*** AVAILABLE DATA ***

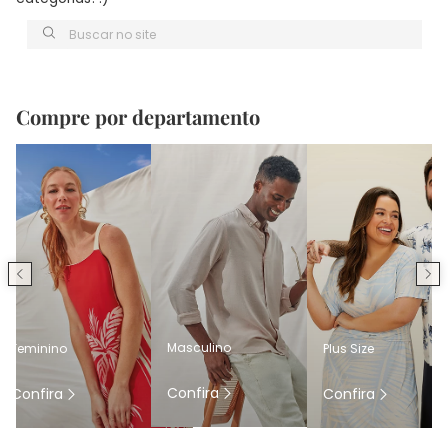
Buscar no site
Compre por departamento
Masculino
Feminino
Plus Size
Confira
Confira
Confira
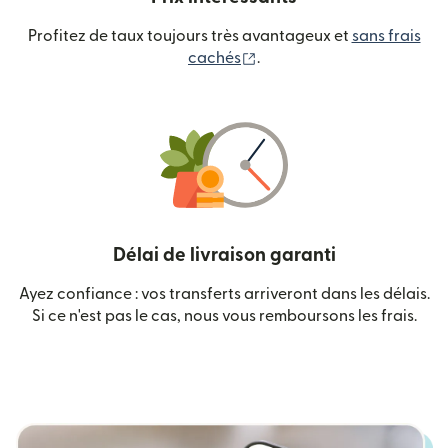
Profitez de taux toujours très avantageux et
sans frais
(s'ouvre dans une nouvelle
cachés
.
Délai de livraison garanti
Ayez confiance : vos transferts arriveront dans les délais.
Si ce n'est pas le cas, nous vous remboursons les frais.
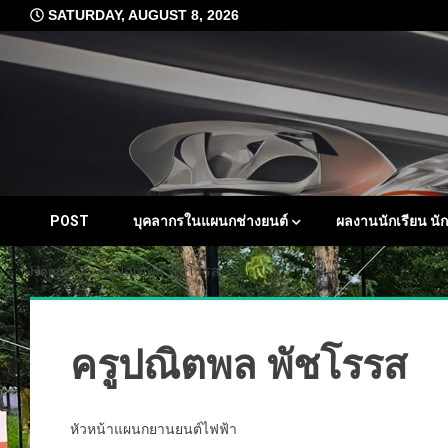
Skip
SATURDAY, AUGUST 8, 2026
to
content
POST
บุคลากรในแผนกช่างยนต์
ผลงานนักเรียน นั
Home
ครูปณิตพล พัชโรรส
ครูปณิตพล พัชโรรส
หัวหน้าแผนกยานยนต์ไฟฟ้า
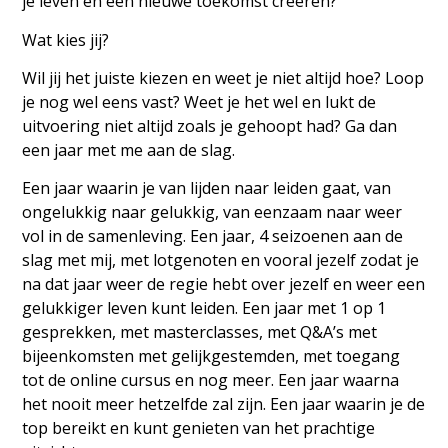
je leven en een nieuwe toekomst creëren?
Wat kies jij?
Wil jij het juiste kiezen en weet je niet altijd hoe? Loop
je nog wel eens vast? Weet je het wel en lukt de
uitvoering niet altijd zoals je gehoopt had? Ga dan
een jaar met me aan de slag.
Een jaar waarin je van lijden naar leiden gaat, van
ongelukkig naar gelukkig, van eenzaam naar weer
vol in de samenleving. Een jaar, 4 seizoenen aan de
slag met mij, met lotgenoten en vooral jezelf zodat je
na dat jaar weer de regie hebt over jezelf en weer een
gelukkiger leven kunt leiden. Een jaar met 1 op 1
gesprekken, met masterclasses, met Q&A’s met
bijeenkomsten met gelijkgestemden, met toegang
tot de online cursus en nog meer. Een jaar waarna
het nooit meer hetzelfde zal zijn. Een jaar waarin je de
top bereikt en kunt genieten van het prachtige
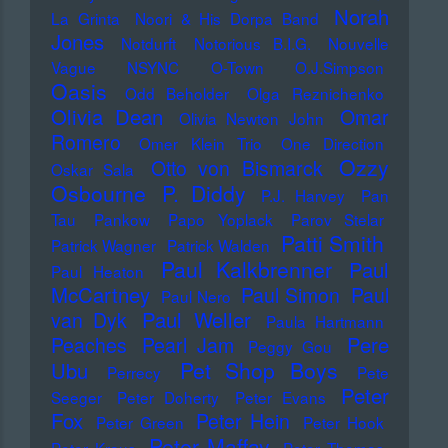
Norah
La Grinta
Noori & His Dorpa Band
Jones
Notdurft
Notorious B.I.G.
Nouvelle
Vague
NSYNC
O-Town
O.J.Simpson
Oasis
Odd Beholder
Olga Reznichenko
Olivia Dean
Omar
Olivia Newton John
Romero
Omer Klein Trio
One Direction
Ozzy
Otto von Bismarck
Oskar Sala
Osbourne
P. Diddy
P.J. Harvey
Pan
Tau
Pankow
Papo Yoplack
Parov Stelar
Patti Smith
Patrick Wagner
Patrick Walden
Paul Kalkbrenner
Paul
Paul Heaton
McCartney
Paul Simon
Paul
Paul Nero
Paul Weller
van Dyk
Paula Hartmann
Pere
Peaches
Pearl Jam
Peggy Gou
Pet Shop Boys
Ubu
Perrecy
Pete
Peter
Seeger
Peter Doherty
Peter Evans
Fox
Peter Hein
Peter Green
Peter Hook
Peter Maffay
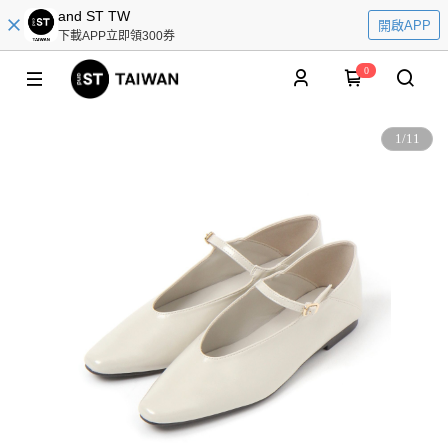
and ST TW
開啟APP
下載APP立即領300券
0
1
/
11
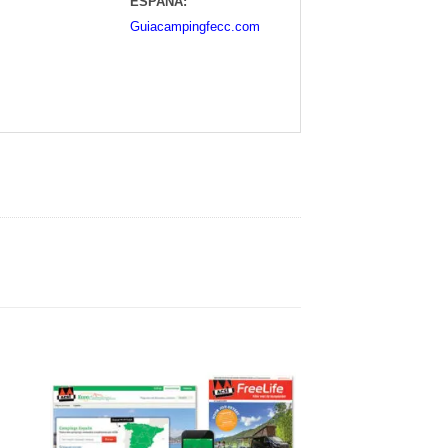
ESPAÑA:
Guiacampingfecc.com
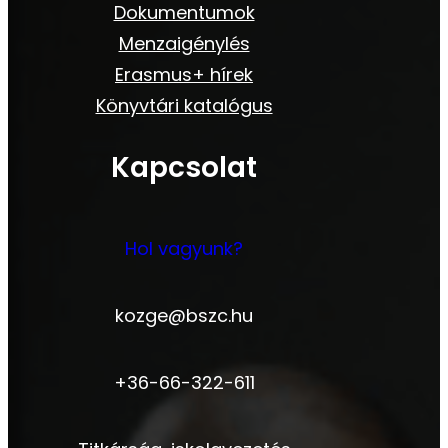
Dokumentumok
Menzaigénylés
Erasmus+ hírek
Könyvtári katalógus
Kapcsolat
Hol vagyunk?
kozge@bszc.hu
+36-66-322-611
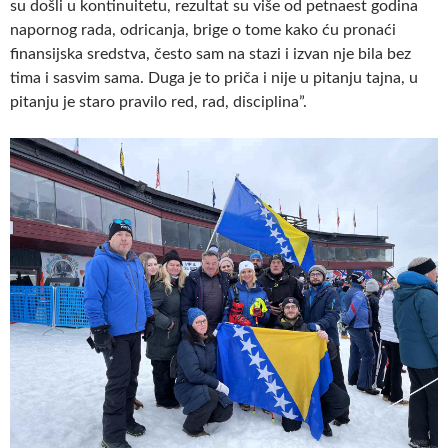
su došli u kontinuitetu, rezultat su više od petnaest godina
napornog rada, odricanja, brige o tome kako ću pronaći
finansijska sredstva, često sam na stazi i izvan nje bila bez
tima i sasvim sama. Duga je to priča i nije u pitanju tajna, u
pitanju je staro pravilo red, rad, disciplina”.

*** End of AVAILABLE DATA ***

__ACTION ITEM__: Which lines in the records above contain the string "weer"? Copy them.

__RESPONSE BELOW__:
ongelukkig naar gelukkig, van eenzaam naar weer
na dat jaar weer de regie hebt over jezelf en weer een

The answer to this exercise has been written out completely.